| Activity |
Wherever a line below holds the word "Everything", copy that line.

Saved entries
*** Begin section ***

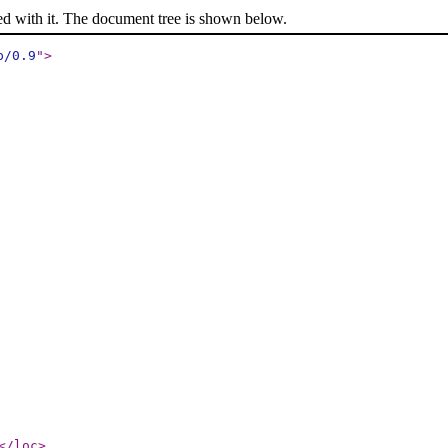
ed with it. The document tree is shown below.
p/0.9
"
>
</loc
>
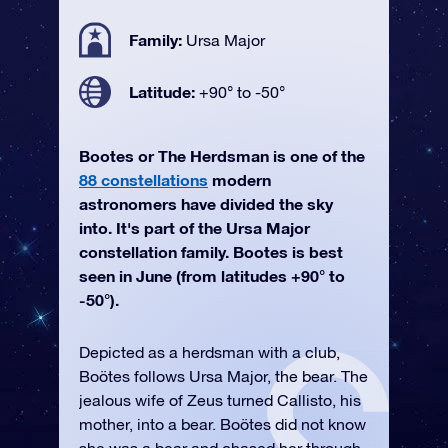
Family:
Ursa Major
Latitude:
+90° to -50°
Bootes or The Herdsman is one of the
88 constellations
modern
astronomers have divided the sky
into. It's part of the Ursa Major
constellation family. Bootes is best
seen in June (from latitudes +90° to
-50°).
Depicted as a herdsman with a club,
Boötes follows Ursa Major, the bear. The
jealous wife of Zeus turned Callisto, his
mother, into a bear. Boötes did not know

*** End section ***
*** Begin section ***

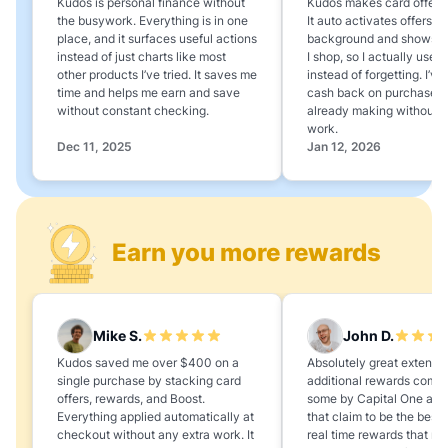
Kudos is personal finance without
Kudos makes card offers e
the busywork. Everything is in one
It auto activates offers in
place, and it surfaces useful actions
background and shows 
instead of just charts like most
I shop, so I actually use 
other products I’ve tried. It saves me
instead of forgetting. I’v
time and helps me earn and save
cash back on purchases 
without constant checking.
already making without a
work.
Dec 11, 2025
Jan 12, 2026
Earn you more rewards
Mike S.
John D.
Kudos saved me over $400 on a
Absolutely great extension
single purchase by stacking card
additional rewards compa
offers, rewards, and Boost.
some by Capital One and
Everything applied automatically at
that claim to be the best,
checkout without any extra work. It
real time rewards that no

*** End section ***

| Result of the task |
the busywork. Everything is in one
Everything applied automatically at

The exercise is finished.